O Início: Entre a Bateria do Trator e o Sonho do Microfone
Nascido e criado na roça em Carneirinho (MG), Pedro Emílio carrega a essência do campo em sua voz. Na infância, a tecnologia era escassa: para assistir aos programas de rodeio na TV, dependia da bateria de um trator carregada ou de pedaladas até o sítio vizinho.
Inspirado pelo ídolo Ivan Diniz, Pedro deu seus primeiros passos na locução em abril de 2003. “Eu pedia oportunidade para narrar duas ou três montarias e pulava igual tampa de marmita”, relembra com humor, destacando que o início foi longe do glamour das grandes arenas.
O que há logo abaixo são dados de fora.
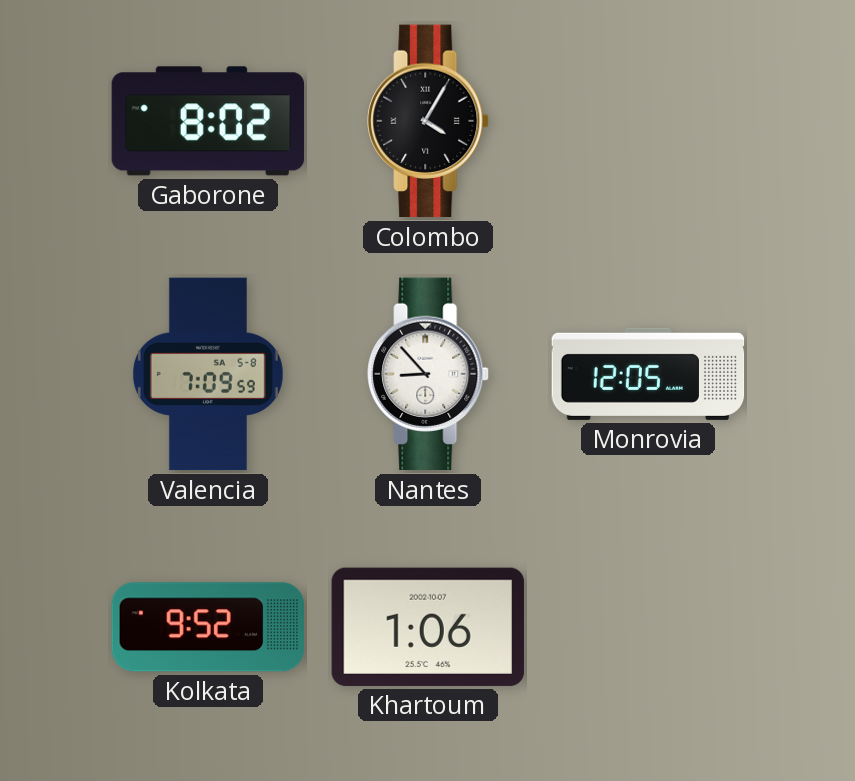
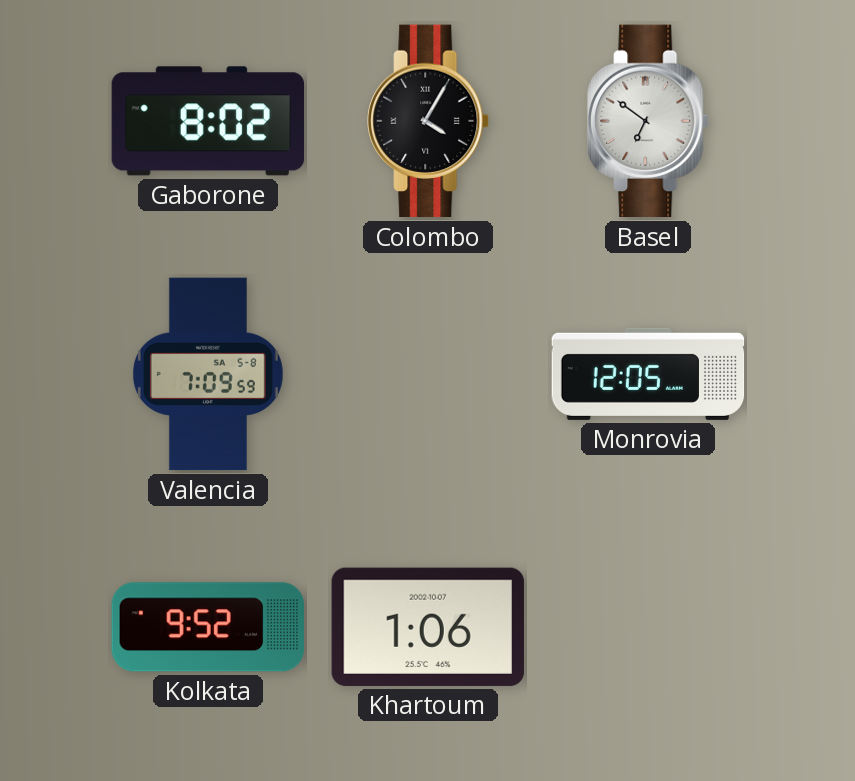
Basel: none -> 6:51
Nantes: 8:53 -> none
O “Padrinho” e as Noites de Chuva
Diferente de muitos que buscam empresários, o grande incentivador de Pedro foi seu pai. O locutor relembrou episódios marcantes de quando ambos viajavam de moto para eventos distantes, muitas vezes voltando para casa sob chuva e sem que Pedro tivesse tido a chance de falar ao microfone.
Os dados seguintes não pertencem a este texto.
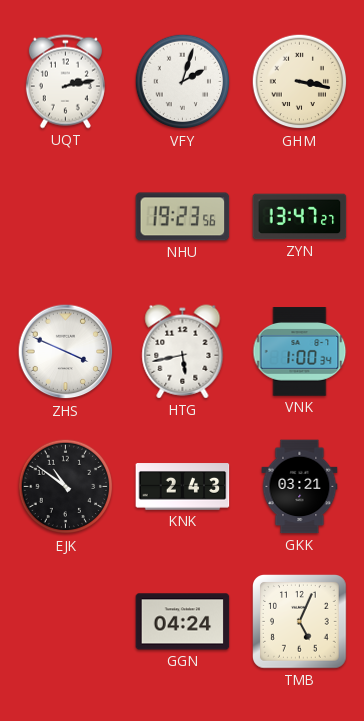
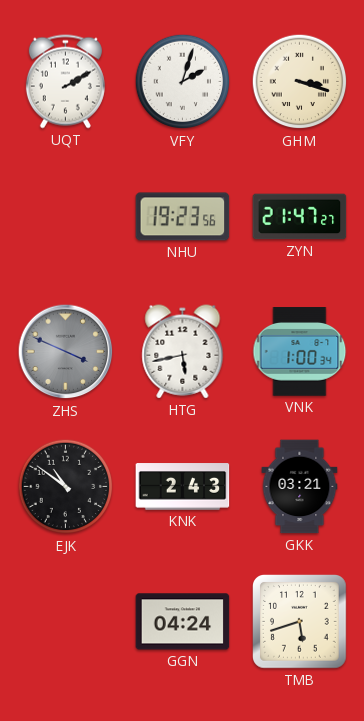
UQT: 2:13 -> 2:10
GHM: 3:17 -> 3:18
ZYN: 13:47 -> 21:47
ZHS dial: white -> grey
TMB: 5:04 -> 5:42
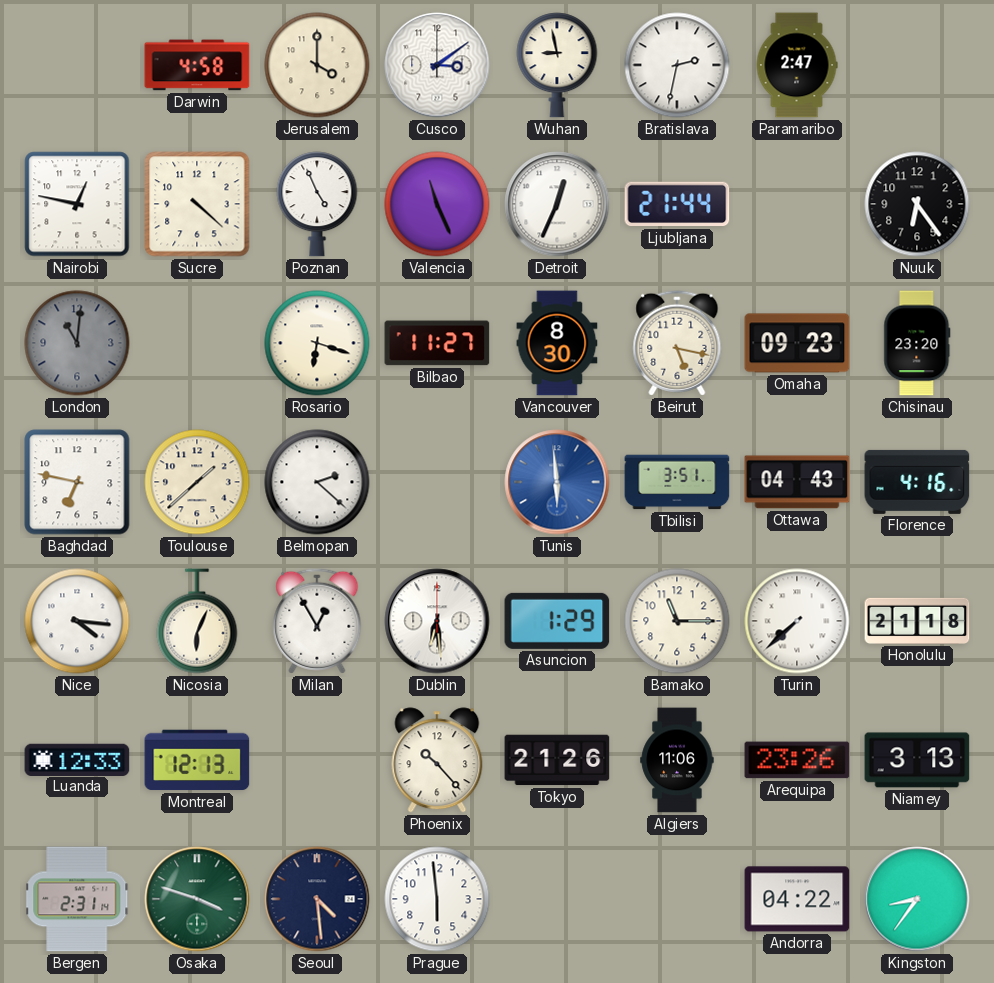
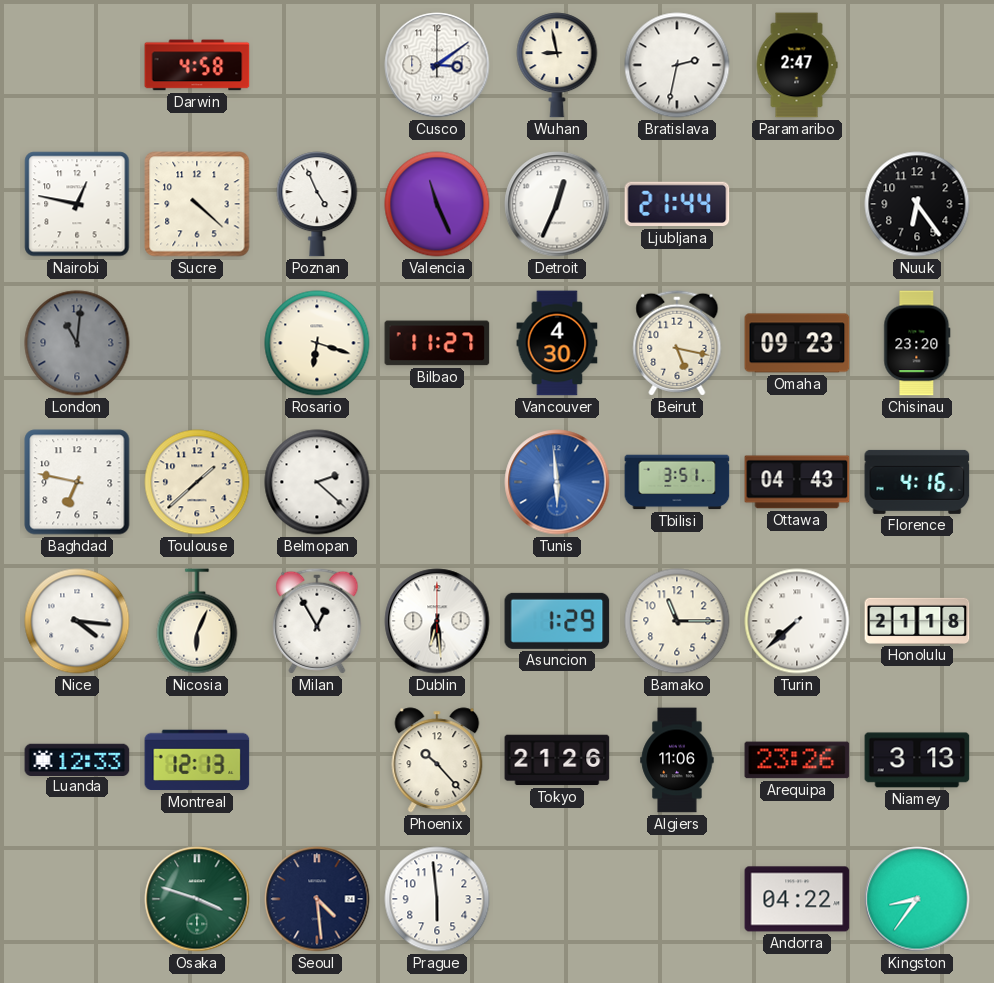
Jerusalem: 4:00 -> none
Vancouver: 8:30 -> 4:30
Bergen: 2:31 -> none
“Se eu devo a alguém, é ao meu pai e à minha mãe. Meu pai deixava de comprar coisas para ele para investir no meu sonho”, afirmou Pedro, emocionado ao recordar as lágrimas de frustração que derramou no caminho de volta de muitos rodeios.
O Vale da Sombra e a Virada em 2017
Nem tudo foi ascensão. Em 2017, Pedro enfrentou um dos momentos mais difíceis de sua vida: o início de uma depressão. Ao começar a cobrar cachês condizentes com seu trabalho, viu portas se fecharem e sentiu o peso da estagnação.
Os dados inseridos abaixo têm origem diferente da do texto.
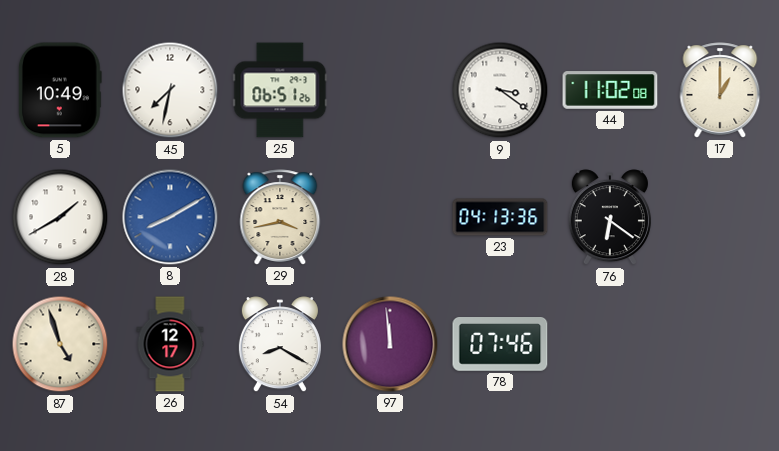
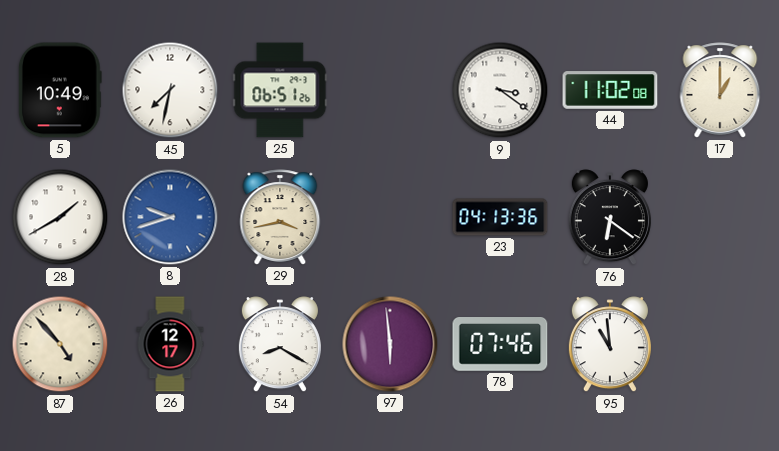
8: 8:10 -> 9:42
87: 4:57 -> 4:53
97: 11:59 -> 5:59
95: none -> 10:59
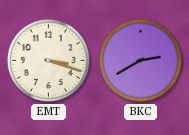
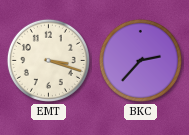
BKC: 2:40 -> 2:37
A virada veio no mesmo ano, no Paraná, através da Radade Cup. Ao receber o apoio de nomes como Abner Henrique, Rodrigo Machado e Betinho Tribulado, Pedro viu sua carreira ganhar fôlego profissional, provando que o talento precisava apenas da vitrine certa para brilhar.
2022: O Ano de Ouro
Se 2017 foi o ano da retomada, 2022 foi o ano da consagração. Pedro realizou o sonho de integrar o time da PBR Brasil e de pisar na mítica arena de Barretos. Para ele, o mais importante foi a forma como isso aconteceu: por mérito.
“Eu não queria entrar pela porta do lado ou do fundo. Queria ir por merecimento”, pontuou. Além do sucesso profissional, 2022 trouxe estabilidade pessoal com seu casamento e a notícia da chegada de seus filhos gêmeos, um casal que ele descreve como “benção dobrada”.
Estilo e Legado
Com referências que vão de Ivan Diniz a Rafael Vilela, Pedro Emílio consolidou um estilo de narração informativa, focada no desempenho do touro e do peão. Ele defende que a humildade é o que mantém o profissional no topo. “A humildade te leva onde você nem imagina; a soberba pode te deixar sozinho no meio do caminho”.
Hoje, realizado e com a agenda cheia, Pedro olha para o futuro com gratidão, mantendo o pé no chão de quem sabe exatamente de onde veio para entender a grandeza de onde chegou.